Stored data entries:
++++++++
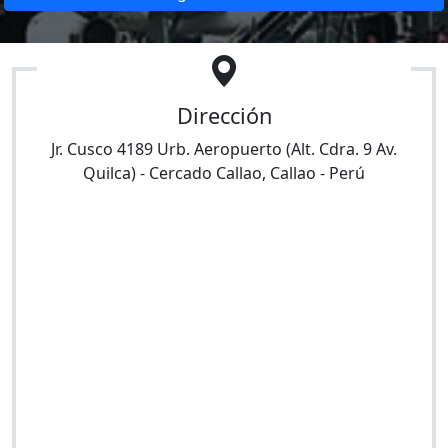
Dirección
Jr. Cusco 4189 Urb. Aeropuerto (Alt. Cdra. 9 Av.
Quilca)
-
Cercado Callao
,
Callao
-
Perú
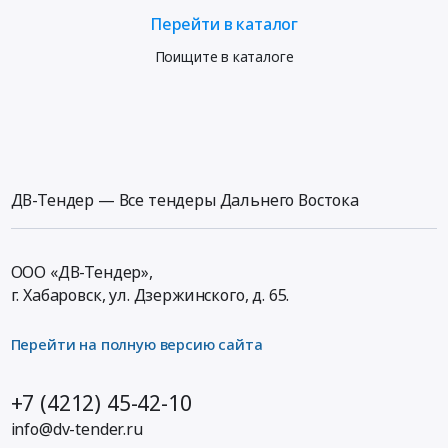
Перейти в каталог
Поищите в каталоге
ДВ-Тендер — Все тендеры Дальнего Востока
ООО «ДВ-Тендер»,
г. Хабаровск,
ул. Дзержинского, д. 65
.
Перейти на полную версию сайта
+7 (4212) 45-42-10
info@dv-tender.ru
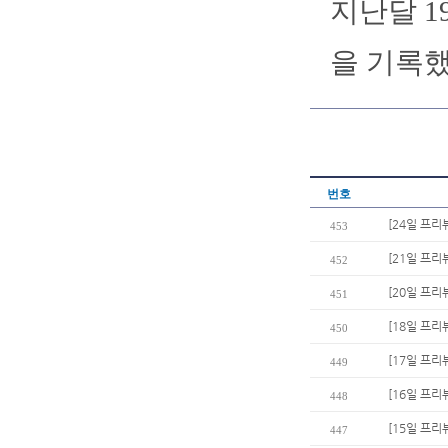
지난달 1
을 기록했
번호
[24일 프리
453
[21일 프리
452
[20일 프리
451
[18일 프리
450
[17일 프리
449
[16일 프리
448
[15일 프리
447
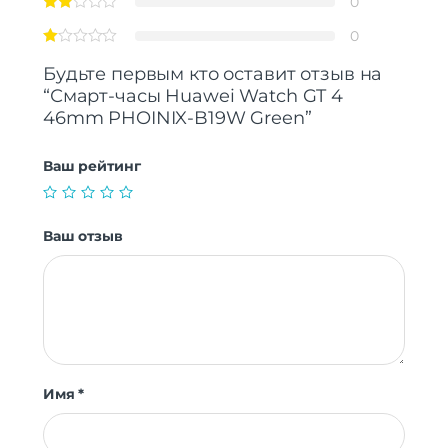
0
0
Дополнительно
Оперативная Память
1 Гб
Будьте первым кто оставит отзыв на
“Смарт-часы Huawei Watch GT 4
46mm PHOINIX-B19W Green”
Ваш рейтинг
Ваш отзыв
Имя
*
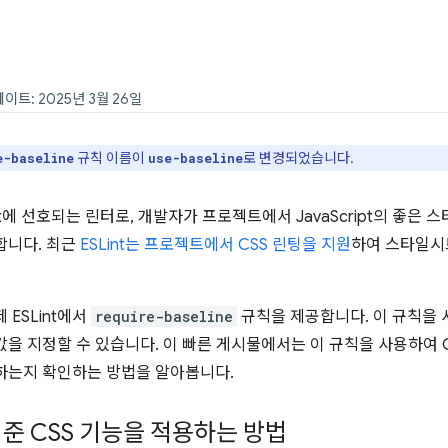
데이트: 2025년 3월 26일
규칙 이름이
로 변경되었습니다.
e-baseline
use-baseline
ipt에 선호되는 린터로, 개발자가 프로젝트에서 JavaScript의 좋은
합니다. 최근
ESLint는 프로젝트에서 CSS 린팅을 지원
하여 스타일시
 ESLint에서
require-baseline
규칙을 제공합니다. 이 규칙을 
을 지정할 수 있습니다. 이 빠른 게시물에서는 이 규칙을 사용하여 
하는지 확인하는 방법을 알아봅니다.
 기준 CSS 기능을 적용하는 방법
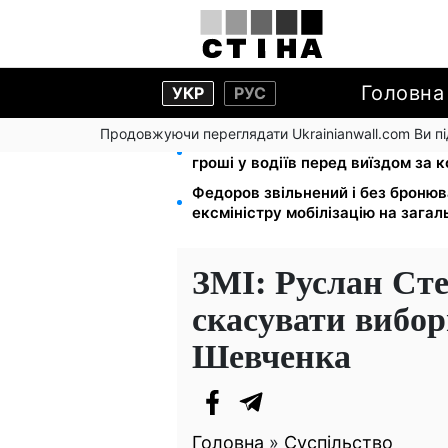
Головна
УКР
РУС
Продовжуючи переглядати Ukrainianwall.com Ви 
Фейкові сайти сервісних центрі
гроші у водіїв перед виїздом за 
Федоров звільнений і без броню
ексміністру мобілізацію на зага
ЗМІ: Руслан Ст
скасувати вибор
Шевченка
Головна
»
Суспільство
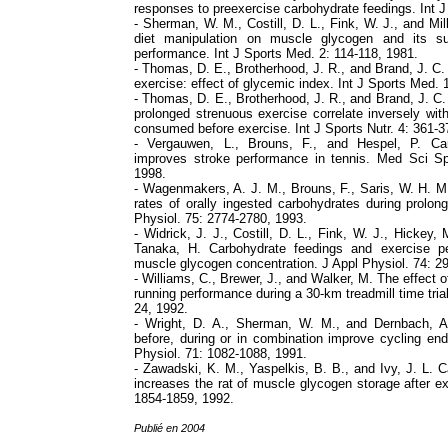
responses to preexercise carbohydrate feedings. Int J 
- Sherman, W. M., Costill, D. L., Fink, W. J., and Mill
diet manipulation on muscle glycogen and its sub
performance. Int J Sports Med. 2: 114-118, 1981.
- Thomas, D. E., Brotherhood, J. R., and Brand, J. C.
exercise: effect of glycemic index. Int J Sports Med. 
- Thomas, D. E., Brotherhood, J. R., and Brand, J. C.
prolonged strenuous exercise correlate inversely wi
consumed before exercise. Int J Sports Nutr. 4: 361-3
- Vergauwen, L., Brouns, F., and Hespel, P. Car
improves stroke performance in tennis. Med Sci Sp
1998.
- Wagenmakers, A. J. M., Brouns, F., Saris, W. H. M.
rates of orally ingested carbohydrates during prolo
Physiol. 75: 2774-2780, 1993.
- Widrick, J. J., Costill, D. L., Fink, W. J., Hickey
Tanaka, H. Carbohydrate feedings and exercise per
muscle glycogen concentration. J Appl Physiol. 74: 2
- Williams, C., Brewer, J., and Walker, M. The effect o
running performance during a 30-km treadmill time trial
24, 1992.
- Wright, D. A., Sherman, W. M., and Dernbach, A
before, during or in combination improve cycling en
Physiol. 71: 1082-1088, 1991.
- Zawadski, K. M., Yaspelkis, B. B., and Ivy, J. L. 
increases the rat of muscle glycogen storage after ex
1854-1859, 1992.
Publié en 2004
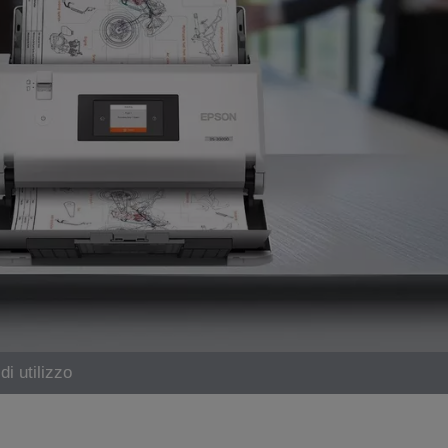
 di utilizzo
++++++++
→ **Aim of the task**
Taking the records above as a whole, work out how many of their lines hold the word "Sherman". The reply should be that number alone.

→ **Solution**
2